→ TASK DETAILS: Within the data below, count the lines that include the word "المرض". Provide the number and nothing further.

Start of Block

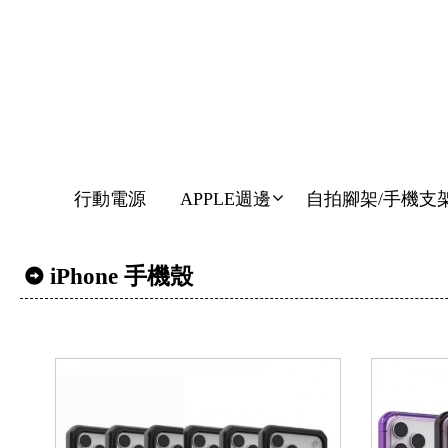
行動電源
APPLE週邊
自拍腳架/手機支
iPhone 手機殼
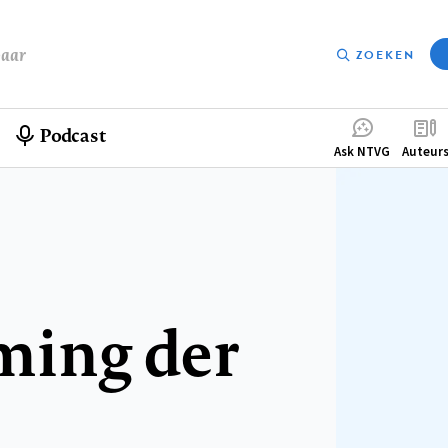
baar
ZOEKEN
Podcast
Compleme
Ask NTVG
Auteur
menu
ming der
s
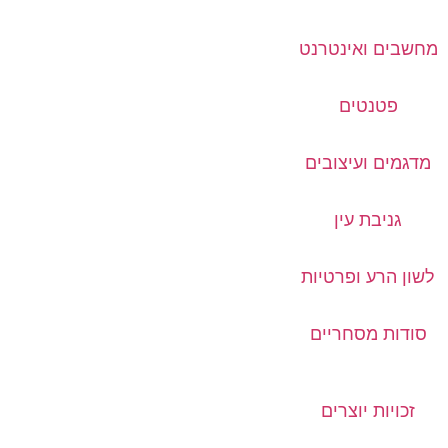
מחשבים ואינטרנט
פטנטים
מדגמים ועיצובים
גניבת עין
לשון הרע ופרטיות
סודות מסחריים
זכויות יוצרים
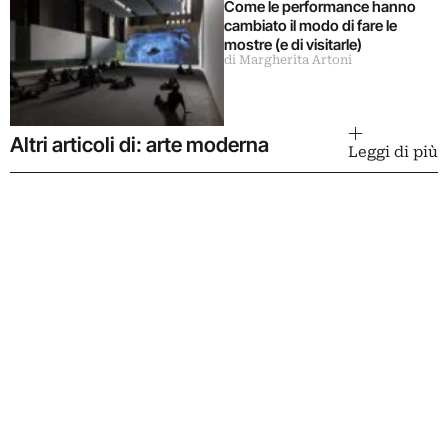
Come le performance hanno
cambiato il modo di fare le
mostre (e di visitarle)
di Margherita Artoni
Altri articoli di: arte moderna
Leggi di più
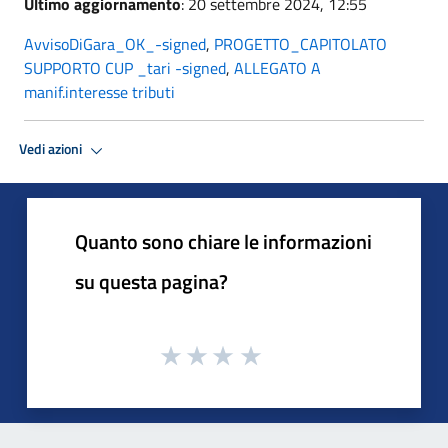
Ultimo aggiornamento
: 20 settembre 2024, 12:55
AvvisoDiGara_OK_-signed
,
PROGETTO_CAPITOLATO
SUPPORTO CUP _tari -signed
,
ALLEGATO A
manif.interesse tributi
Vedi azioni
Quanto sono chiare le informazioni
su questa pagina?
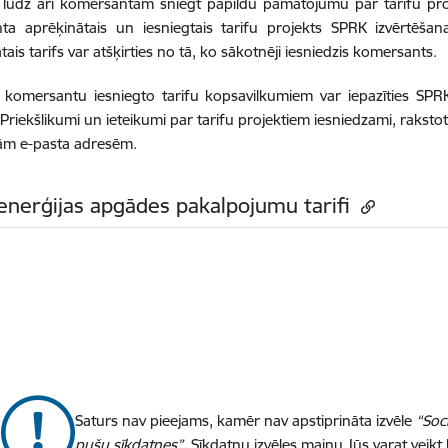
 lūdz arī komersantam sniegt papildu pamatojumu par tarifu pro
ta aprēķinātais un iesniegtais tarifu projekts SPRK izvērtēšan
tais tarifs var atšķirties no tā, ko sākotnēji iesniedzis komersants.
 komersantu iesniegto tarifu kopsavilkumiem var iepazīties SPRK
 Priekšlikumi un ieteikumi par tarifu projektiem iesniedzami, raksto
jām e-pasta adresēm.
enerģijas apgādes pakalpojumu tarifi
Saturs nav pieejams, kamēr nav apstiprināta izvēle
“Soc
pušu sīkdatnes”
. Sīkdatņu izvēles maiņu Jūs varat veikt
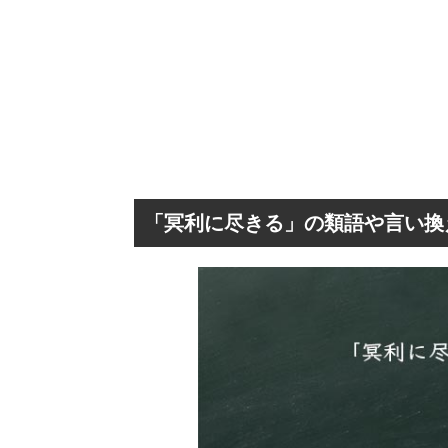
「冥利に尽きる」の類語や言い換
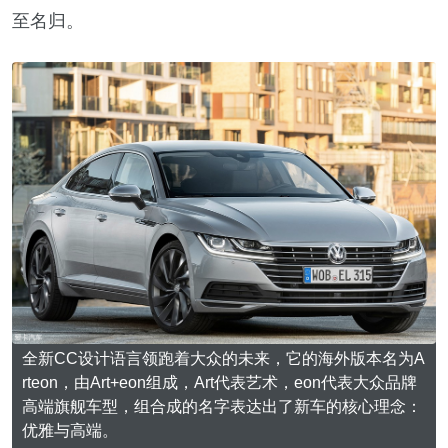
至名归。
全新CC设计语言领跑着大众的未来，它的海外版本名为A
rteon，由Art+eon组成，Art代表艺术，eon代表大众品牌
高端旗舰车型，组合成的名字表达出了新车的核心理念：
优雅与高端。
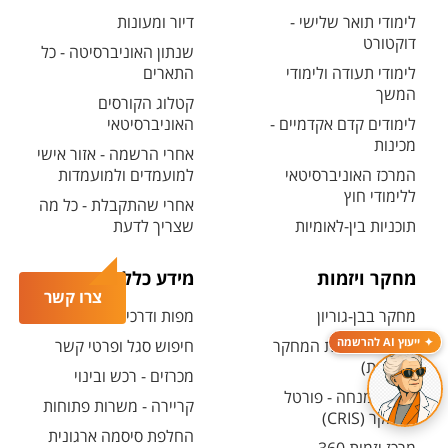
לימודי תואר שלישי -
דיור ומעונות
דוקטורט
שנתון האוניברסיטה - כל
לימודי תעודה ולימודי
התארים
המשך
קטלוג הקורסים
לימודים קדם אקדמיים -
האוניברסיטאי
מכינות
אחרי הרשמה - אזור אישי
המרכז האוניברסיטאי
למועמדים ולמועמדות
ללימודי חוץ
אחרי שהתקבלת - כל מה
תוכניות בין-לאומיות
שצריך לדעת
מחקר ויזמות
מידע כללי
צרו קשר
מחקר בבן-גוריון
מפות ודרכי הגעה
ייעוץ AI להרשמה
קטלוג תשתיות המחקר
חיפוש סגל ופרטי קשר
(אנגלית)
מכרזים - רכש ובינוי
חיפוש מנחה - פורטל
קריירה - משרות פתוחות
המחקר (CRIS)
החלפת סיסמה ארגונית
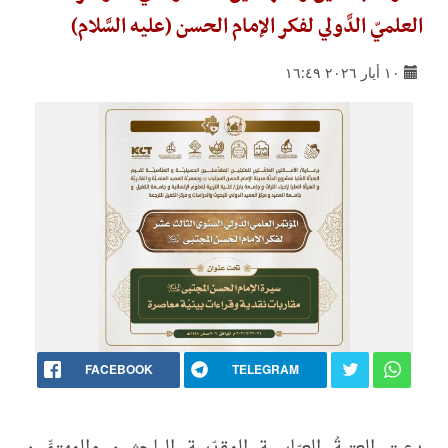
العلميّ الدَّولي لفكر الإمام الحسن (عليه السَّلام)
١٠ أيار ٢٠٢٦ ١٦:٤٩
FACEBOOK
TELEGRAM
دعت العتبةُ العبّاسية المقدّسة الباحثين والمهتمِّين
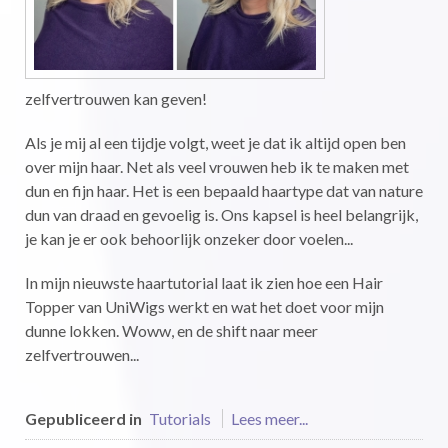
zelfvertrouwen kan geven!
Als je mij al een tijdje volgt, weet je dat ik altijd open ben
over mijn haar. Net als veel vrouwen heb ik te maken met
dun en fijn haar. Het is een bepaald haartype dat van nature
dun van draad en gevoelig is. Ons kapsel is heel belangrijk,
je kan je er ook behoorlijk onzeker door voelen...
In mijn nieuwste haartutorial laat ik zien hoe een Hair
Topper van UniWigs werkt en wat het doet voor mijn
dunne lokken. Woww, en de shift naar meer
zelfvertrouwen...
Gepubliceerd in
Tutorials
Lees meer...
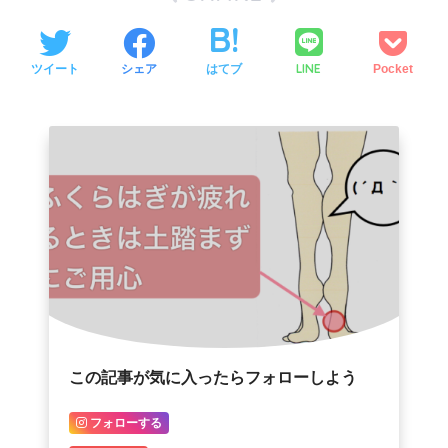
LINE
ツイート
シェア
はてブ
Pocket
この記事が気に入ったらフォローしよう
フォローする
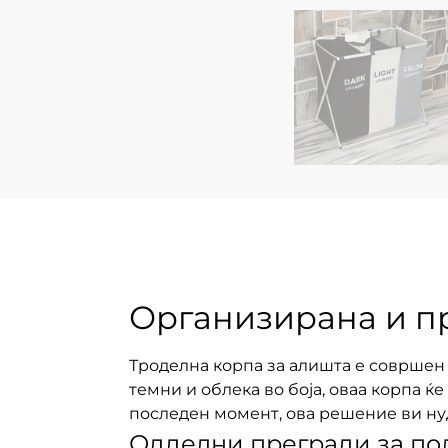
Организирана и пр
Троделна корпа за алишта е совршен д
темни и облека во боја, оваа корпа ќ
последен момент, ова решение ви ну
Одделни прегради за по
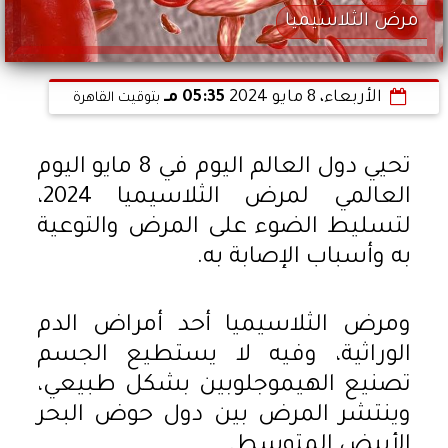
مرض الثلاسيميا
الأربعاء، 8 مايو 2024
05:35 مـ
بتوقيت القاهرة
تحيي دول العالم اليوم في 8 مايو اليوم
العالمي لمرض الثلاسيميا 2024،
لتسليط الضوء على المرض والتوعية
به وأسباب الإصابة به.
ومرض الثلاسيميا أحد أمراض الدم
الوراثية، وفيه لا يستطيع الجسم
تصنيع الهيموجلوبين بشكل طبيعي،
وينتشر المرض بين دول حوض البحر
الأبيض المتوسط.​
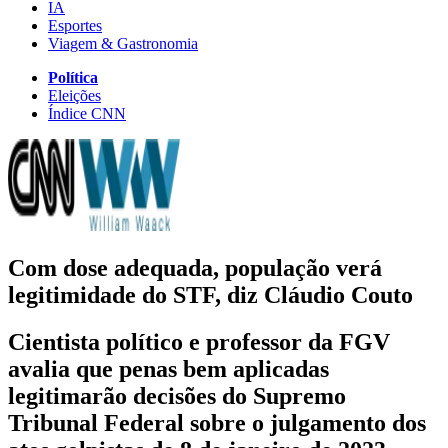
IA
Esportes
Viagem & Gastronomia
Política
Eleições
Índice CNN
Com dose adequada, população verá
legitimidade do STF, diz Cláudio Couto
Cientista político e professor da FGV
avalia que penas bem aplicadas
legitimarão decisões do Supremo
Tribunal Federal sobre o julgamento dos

End of Block
Start of Block

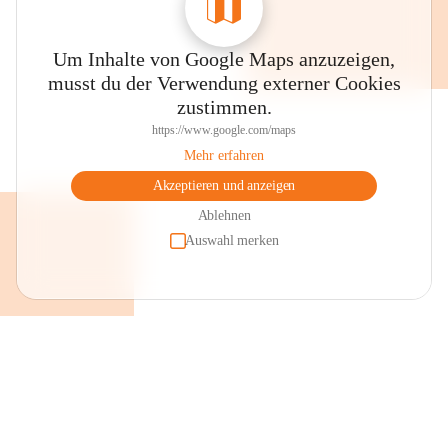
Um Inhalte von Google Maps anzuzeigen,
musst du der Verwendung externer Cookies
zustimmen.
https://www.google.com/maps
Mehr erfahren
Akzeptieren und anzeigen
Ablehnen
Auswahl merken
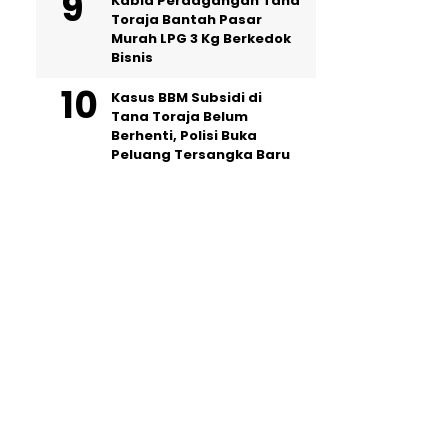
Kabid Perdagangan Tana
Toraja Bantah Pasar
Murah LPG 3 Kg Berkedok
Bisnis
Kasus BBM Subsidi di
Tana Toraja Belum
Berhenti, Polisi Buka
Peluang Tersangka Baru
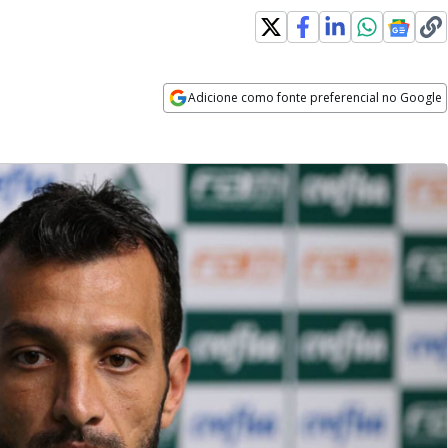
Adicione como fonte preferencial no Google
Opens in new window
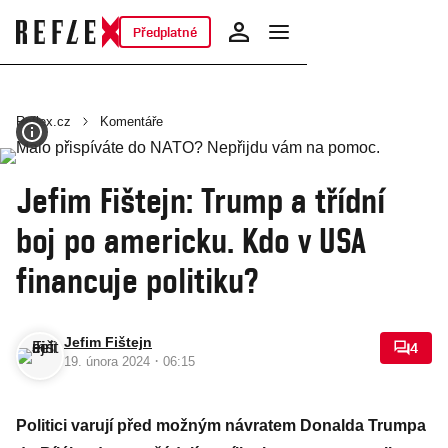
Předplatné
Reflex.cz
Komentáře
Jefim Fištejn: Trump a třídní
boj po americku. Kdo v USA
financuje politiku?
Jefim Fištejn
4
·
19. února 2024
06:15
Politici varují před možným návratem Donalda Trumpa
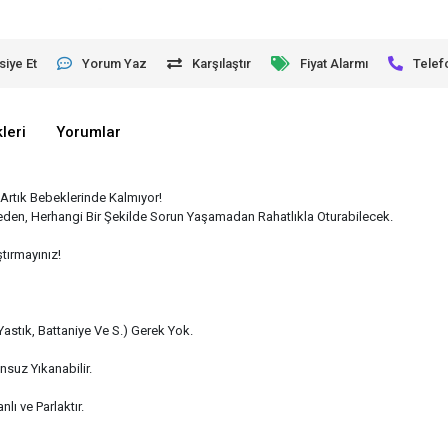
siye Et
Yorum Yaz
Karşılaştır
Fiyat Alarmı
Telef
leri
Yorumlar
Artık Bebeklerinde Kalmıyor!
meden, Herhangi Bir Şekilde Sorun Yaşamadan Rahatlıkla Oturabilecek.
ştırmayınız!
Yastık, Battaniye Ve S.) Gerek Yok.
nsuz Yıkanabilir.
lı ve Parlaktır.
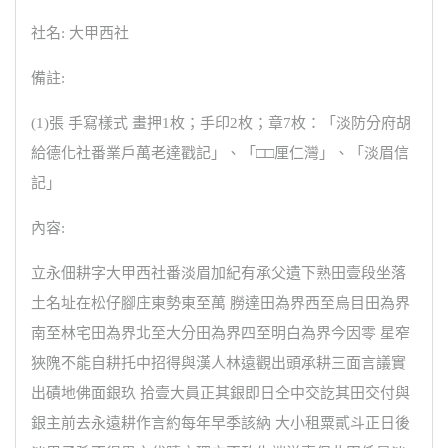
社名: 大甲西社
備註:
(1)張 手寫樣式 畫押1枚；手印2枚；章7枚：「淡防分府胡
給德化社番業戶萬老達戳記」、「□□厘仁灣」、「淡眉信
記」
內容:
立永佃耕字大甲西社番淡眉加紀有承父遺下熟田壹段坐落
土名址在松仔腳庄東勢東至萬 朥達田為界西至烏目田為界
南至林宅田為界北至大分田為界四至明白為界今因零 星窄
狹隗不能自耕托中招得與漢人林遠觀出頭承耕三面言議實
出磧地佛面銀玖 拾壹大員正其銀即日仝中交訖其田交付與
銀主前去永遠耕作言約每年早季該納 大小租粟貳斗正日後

End of Block
Start of Block

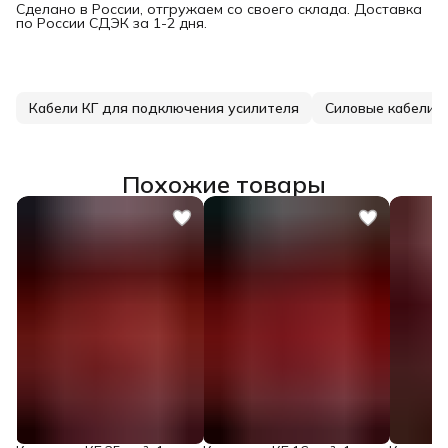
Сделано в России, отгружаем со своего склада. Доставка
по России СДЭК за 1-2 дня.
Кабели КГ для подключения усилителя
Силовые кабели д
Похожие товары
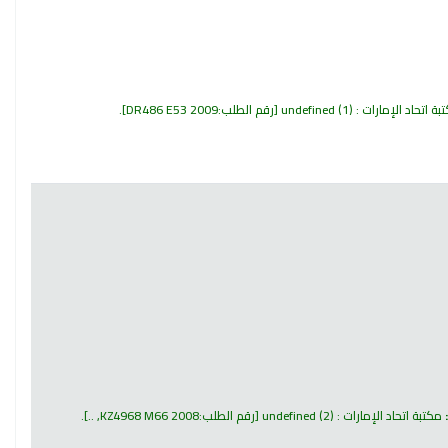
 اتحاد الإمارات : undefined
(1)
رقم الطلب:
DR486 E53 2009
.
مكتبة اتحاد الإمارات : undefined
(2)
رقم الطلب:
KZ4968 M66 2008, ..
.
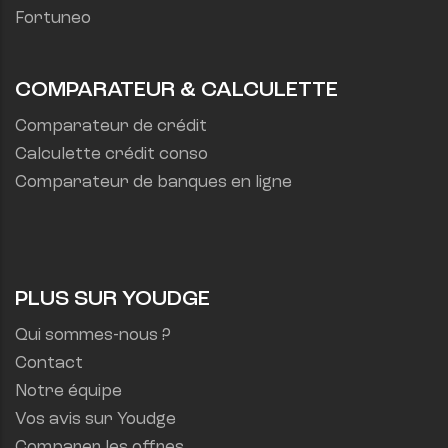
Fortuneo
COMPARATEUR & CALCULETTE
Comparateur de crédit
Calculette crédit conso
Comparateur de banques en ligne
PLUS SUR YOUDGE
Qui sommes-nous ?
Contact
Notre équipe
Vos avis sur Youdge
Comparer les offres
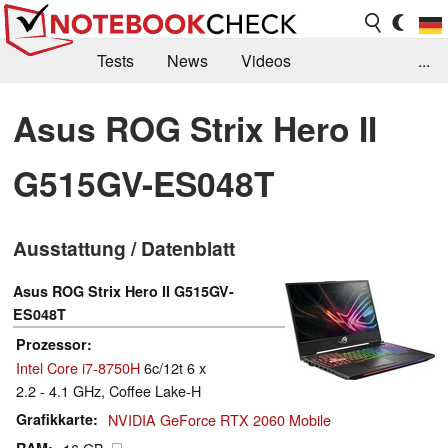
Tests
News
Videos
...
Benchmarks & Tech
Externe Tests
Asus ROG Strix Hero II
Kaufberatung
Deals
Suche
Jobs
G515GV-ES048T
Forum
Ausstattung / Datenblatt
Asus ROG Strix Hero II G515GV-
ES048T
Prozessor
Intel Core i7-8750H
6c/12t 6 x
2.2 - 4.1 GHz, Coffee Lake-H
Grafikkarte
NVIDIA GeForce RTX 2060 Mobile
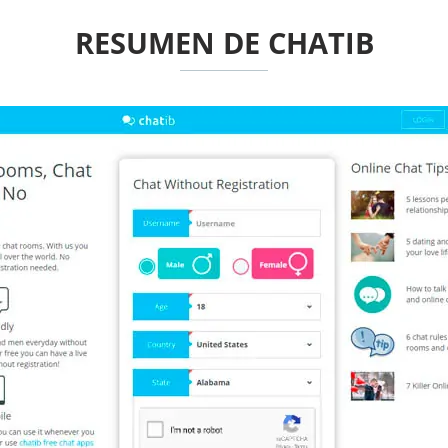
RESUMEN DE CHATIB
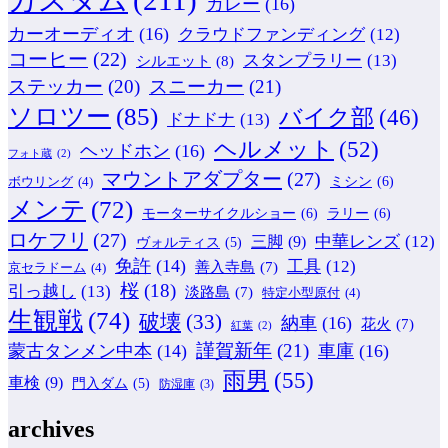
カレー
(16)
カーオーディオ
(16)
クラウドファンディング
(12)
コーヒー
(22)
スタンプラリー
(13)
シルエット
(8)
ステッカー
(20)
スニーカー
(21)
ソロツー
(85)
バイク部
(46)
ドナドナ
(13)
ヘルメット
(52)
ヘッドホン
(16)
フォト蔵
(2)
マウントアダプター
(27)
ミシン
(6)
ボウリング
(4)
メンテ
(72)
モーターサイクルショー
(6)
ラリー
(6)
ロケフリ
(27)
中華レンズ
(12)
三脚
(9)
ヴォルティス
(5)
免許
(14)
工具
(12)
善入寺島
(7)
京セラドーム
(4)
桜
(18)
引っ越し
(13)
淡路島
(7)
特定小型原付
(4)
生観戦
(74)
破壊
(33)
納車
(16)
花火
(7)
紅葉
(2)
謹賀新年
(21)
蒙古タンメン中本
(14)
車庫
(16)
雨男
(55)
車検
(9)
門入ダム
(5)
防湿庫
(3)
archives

End of Block

→ REPLY: 2